## Prompt
The copy you give must match the lines from the top of the data through the line containing "prodotto è stato" exactly, and it must hold no pictures.

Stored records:
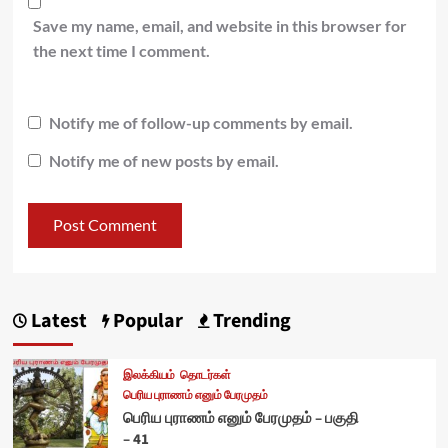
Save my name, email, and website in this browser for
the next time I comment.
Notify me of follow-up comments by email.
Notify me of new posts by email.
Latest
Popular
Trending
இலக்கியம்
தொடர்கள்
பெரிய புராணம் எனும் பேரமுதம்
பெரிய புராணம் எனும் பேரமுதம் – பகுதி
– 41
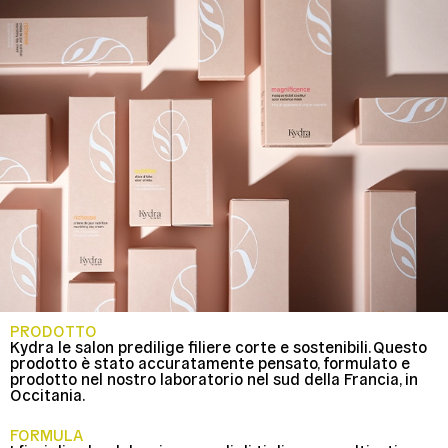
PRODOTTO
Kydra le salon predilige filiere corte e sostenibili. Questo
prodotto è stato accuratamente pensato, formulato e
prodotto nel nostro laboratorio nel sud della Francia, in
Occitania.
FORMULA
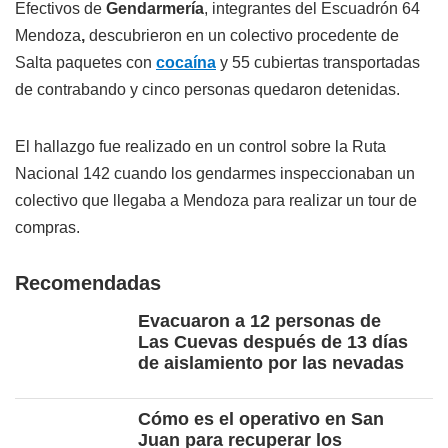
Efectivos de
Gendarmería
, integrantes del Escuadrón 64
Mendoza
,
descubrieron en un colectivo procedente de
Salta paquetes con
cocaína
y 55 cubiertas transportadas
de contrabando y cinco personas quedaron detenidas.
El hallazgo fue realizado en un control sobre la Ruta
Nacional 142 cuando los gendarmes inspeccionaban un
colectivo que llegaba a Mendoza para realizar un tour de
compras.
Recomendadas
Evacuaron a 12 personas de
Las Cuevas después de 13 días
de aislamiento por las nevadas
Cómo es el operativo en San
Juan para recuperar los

## Exercise response
Save my name, email, and website in this browser for
the next time I comment.
Notify me of follow-up comments by email.
Notify me of new posts by email.
Latest
Popular
Trending
இலக்கியம்
தொடர்கள்
பெரிய புராணம் எனும் பேரமுதம்
பெரிய புராணம் எனும் பேரமுதம் – பகுதி
– 41
PRODOTTO
Kydra le salon predilige filiere corte e sostenibili. Questo
prodotto è stato accuratamente pensato, formulato e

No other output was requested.